Non è chiaro come mai nella Russia sovietica e atea sia così presente nella testa di un ragazzo questa idea religiosa di inferno e paradiso, ma del resto il film è anche pieno di graffiti e piccoli anacronismi. Come molto cinema russo non si fa problemi a piegare il mondo e gli ambienti per raccontare molto di più di quello che il solo realismo può fare. Ci sono ad esempio sale interrogatori e torture arredate come normali uffici ma con il fieno sul pavimento per assorbire il sangue che da sole sono una delle idee visive più potenti per raccontare senza mostrarlo cosa accada lì dentro (ma qualche volta poi qualcosa il film la mostra pure).

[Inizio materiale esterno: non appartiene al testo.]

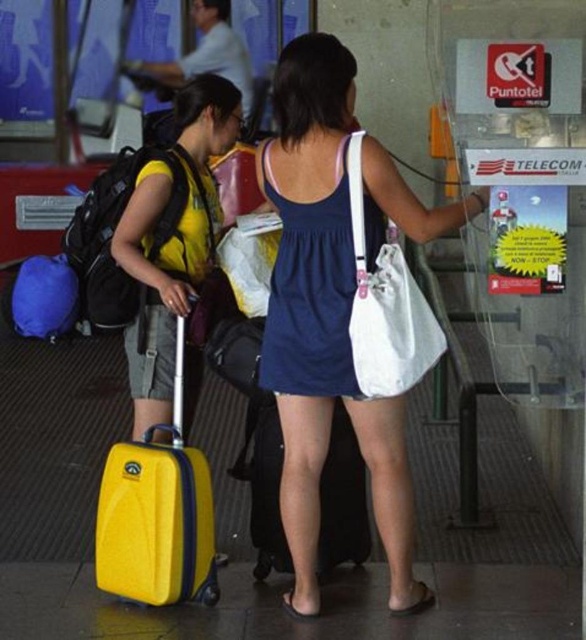 You are a delivery robot with a 30 inch wide package that needs to be moved through the space between the white canvas bag at center and the yellow matte suitcase at left. Can the package fit through the space between these two objects?

The distance between the white canvas bag at center and the yellow matte suitcase at left is 29.15 inches. Since the package is 30 inches wide, it cannot fit through the space between them.

You are a delivery person who needs to place a small package between the white canvas bag at center and the yellow matte suitcase at left. Can you fit it there?

The white canvas bag at center is located below the yellow matte suitcase at left, so there is no space between them for the package. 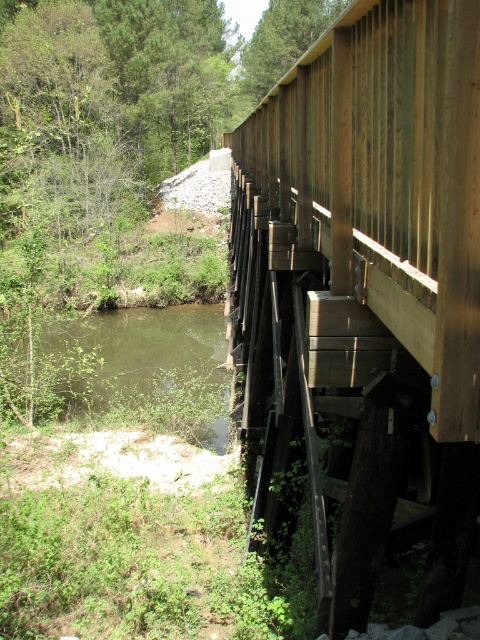 Question: Which of the following is the closest to the observer?

Choices:
 (A) (49, 342)
 (B) (287, 179)

Answer: (B)

Question: Which point appears closest to the camera in this image?

Choices:
 (A) (397, 392)
 (B) (88, 388)

Answer: (A)

Question: Is wooden bridge at right smaller than green murky water at lower left?

Choices:
 (A) no
 (B) yes

Answer: (A)

Question: Does wooden bridge at right appear on the right side of green murky water at lower left?

Choices:
 (A) yes
 (B) no

Answer: (A)

Question: Which point is farther to the camera?

Choices:
 (A) (316, 205)
 (B) (225, 342)

Answer: (B)

Question: Is wooden bridge at right in front of green murky water at lower left?

Choices:
 (A) no
 (B) yes

Answer: (B) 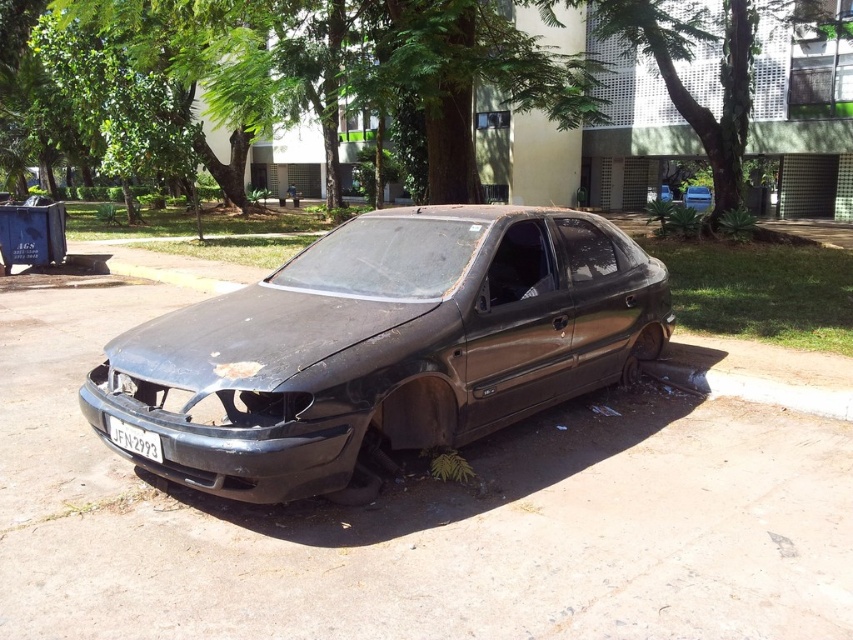 Can you confirm if black matte license plate at lower center is shorter than rusty metal tire at lower right?

Yes, black matte license plate at lower center is shorter than rusty metal tire at lower right.

Does black matte license plate at lower center have a smaller size compared to rusty metal tire at lower right?

Yes.

Who is more distant from viewer, (151, 442) or (656, 348)?

The point (656, 348) is behind.

Find the location of a particular element. black matte license plate at lower center is located at coordinates (134, 440).

Between dull metallic car at center and rusty metal tire at lower right, which one is positioned lower?

rusty metal tire at lower right

Can you confirm if dull metallic car at center is shorter than rusty metal tire at lower right?

No, dull metallic car at center is not shorter than rusty metal tire at lower right.

Between point (202, 476) and point (637, 358), which one is positioned behind?

Positioned behind is point (637, 358).

Image resolution: width=853 pixels, height=640 pixels. Find the location of `dull metallic car at center`. dull metallic car at center is located at coordinates coord(383,346).

Is dull metallic car at center wider than black matte license plate at lower center?

Yes.

Between dull metallic car at center and black matte license plate at lower center, which one has less height?

Standing shorter between the two is black matte license plate at lower center.

Where is `dull metallic car at center`? The width and height of the screenshot is (853, 640). dull metallic car at center is located at coordinates (383, 346).

You are a GUI agent. You are given a task and a screenshot of the screen. Output one action in this format:
    pyautogui.click(x=<x>, y=<y>)
    Task: Click on the dull metallic car at center
    The image size is (853, 640).
    Given the screenshot: What is the action you would take?
    pyautogui.click(x=383, y=346) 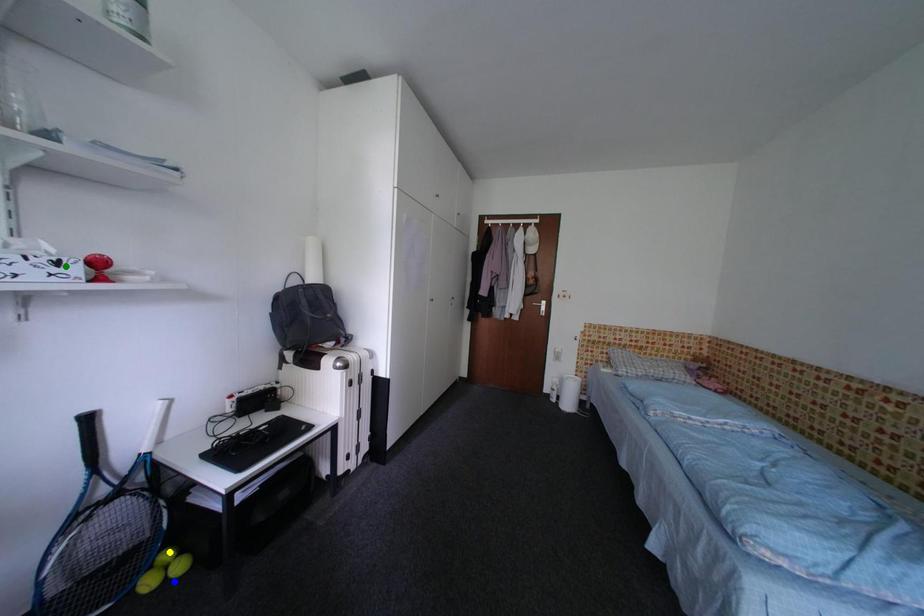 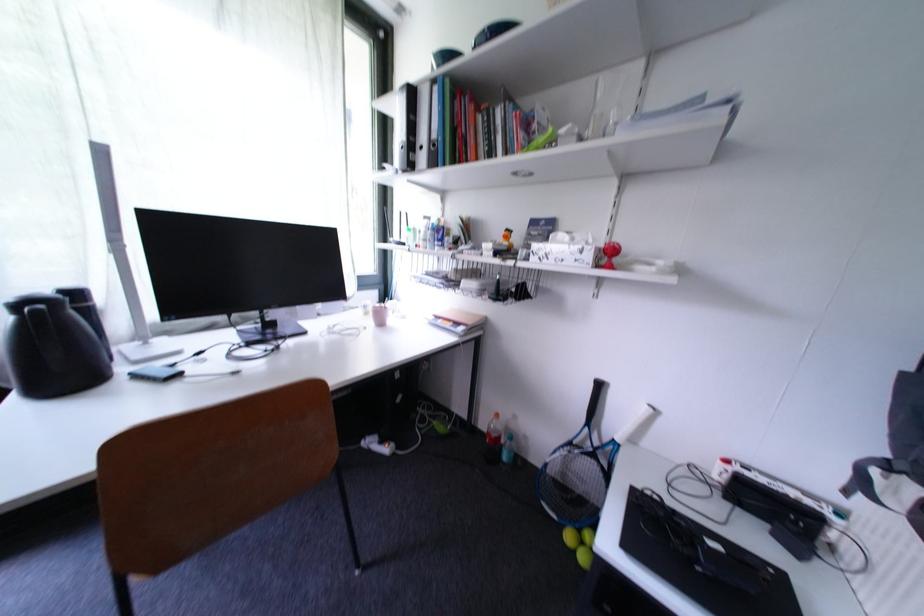 I am providing you with two images of the same scene from different viewpoints. Three points are marked in image1. Which point corresponds to a part or object that is occluded in image2?In image1, three points are marked. Which of them correspond to a part or object that is occluded in image2?Among the three points shown in image1, which one corresponds to a part or object that is no longer visible due to occlusion in image2?

yellow point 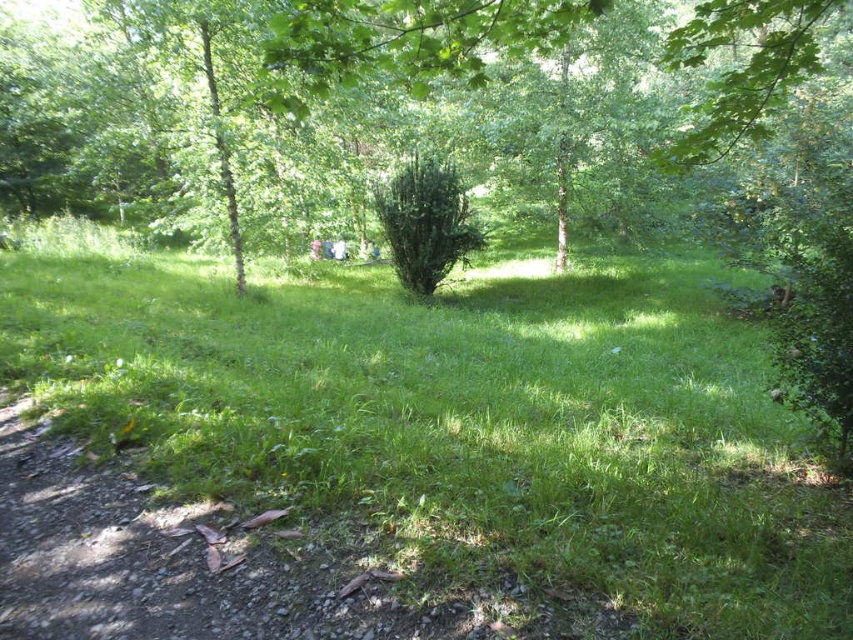 You are standing at the camera position and want to reach both the point at coordinates (672, 456) and the point at coordinates (398, 33). Which point will you reach first if you move directly towards them?

You will reach the point at coordinates (672, 456) first because it is closer to the camera than the point at coordinates (398, 33).

You are standing at the center of a grassy area in a park. You notice a point marked at coordinates [457,419]. What is the color of the area at that point?

The point at coordinates [457,419] marks green grassy at center, so the area there is green. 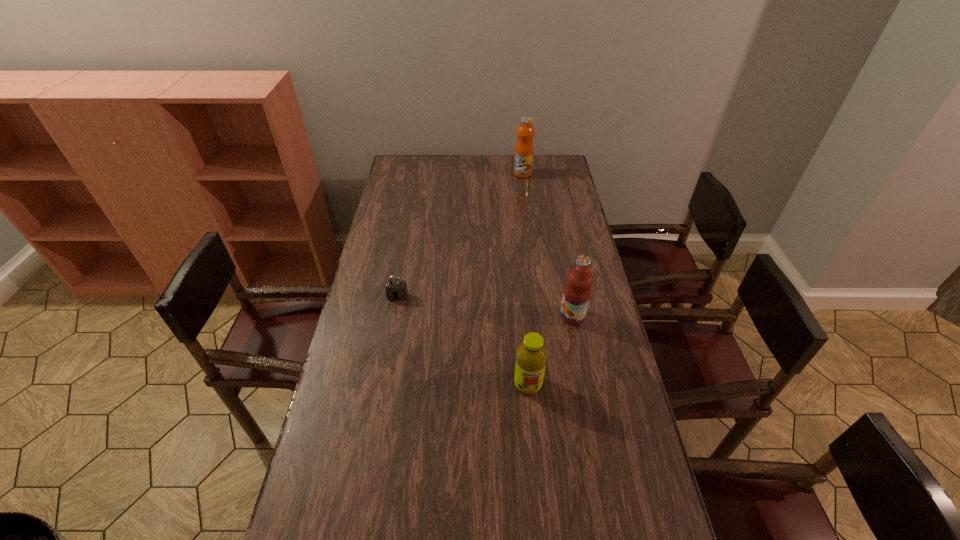 What are the coordinates of `the farthest object` in the screenshot? It's located at (524, 150).

The image size is (960, 540). I want to click on the second nearest fruit juice, so click(577, 291).

Where is `the third farthest object`? This screenshot has height=540, width=960. the third farthest object is located at coordinates (577, 291).

Locate an element on the screen. This screenshot has height=540, width=960. the nearest fruit juice is located at coordinates [x=531, y=356].

Identify the location of the shortest fruit juice. (531, 356).

At what (x,y) coordinates should I click in order to perform the action: click on the shortest object. Please return your answer as a coordinate pair (x, y). This screenshot has width=960, height=540. Looking at the image, I should click on (396, 290).

Find the location of a particular element. The height and width of the screenshot is (540, 960). padlock is located at coordinates (396, 290).

This screenshot has height=540, width=960. Identify the location of vacant space situated on the front of the farthest fruit juice. (526, 200).

Identify the location of vacant point located 0.090m on the front label of the third farthest object. (534, 316).

I want to click on vacant space positioned on the front label of the third farthest object, so click(522, 316). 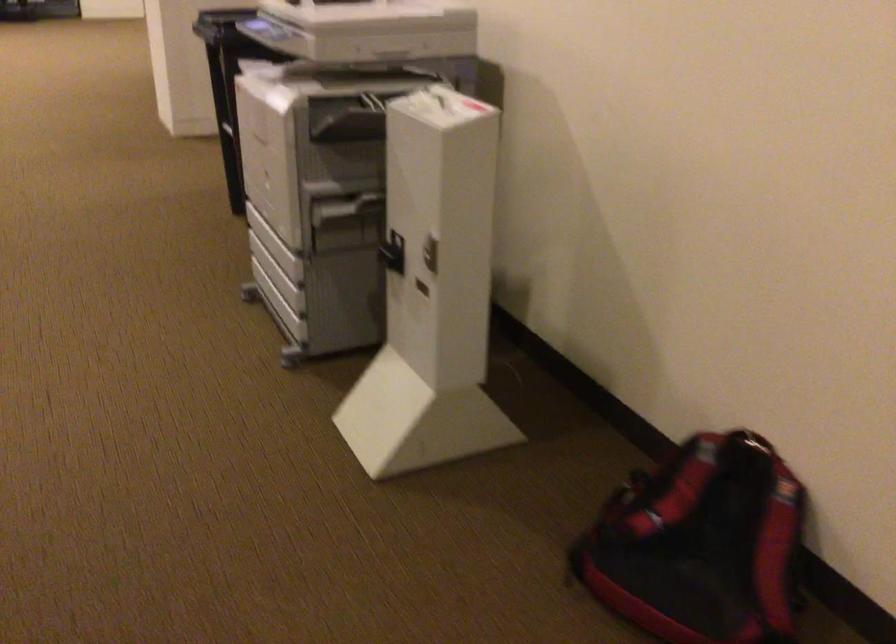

Il capitano è effettivamente una scheggia impazzita, recupera una lista dei parenti delle persone che hanno rapito, interrogato, picchiato fino a fargli confessare cose false e va in cerca di loro per spiegargli che non è vero, che i loro parenti scomparsi non sono traditori. Tutto con il resto dei suoi compagni alle calcagna. L’idea geniale è che questa disperata ricerca di un perdono non arriva mai, perché le persone non gli credono, pensano sempre stia facendo il doppio gioco per incastrarli come collaboratori dei parenti in galera.

Sono i fantasmi dei vari Natali di Dickens portati nel mondo reale, esseri umani che non hanno nessuna intenzione di aiutare il capitano e tantomeno di perdonarlo, nemmeno se gli porta una bottiglia di vodka da bere. E se sono gli spettri a metterlo su un altro cammino, sarà alla fine un essere umano vero e reale ad apparire quasi come lo spettro delle macerie che queste torture hanno lasciato (e quindi lo spettro della colpa che sente dentro di sé).
Non ci poteva essere attore migliore di Yuriy Borisov, imposto all’attenzione del mondo con Scompartimento n.6 a Cannes e di nuovo qui a Venezia in un ruolo protagonista in cui splende.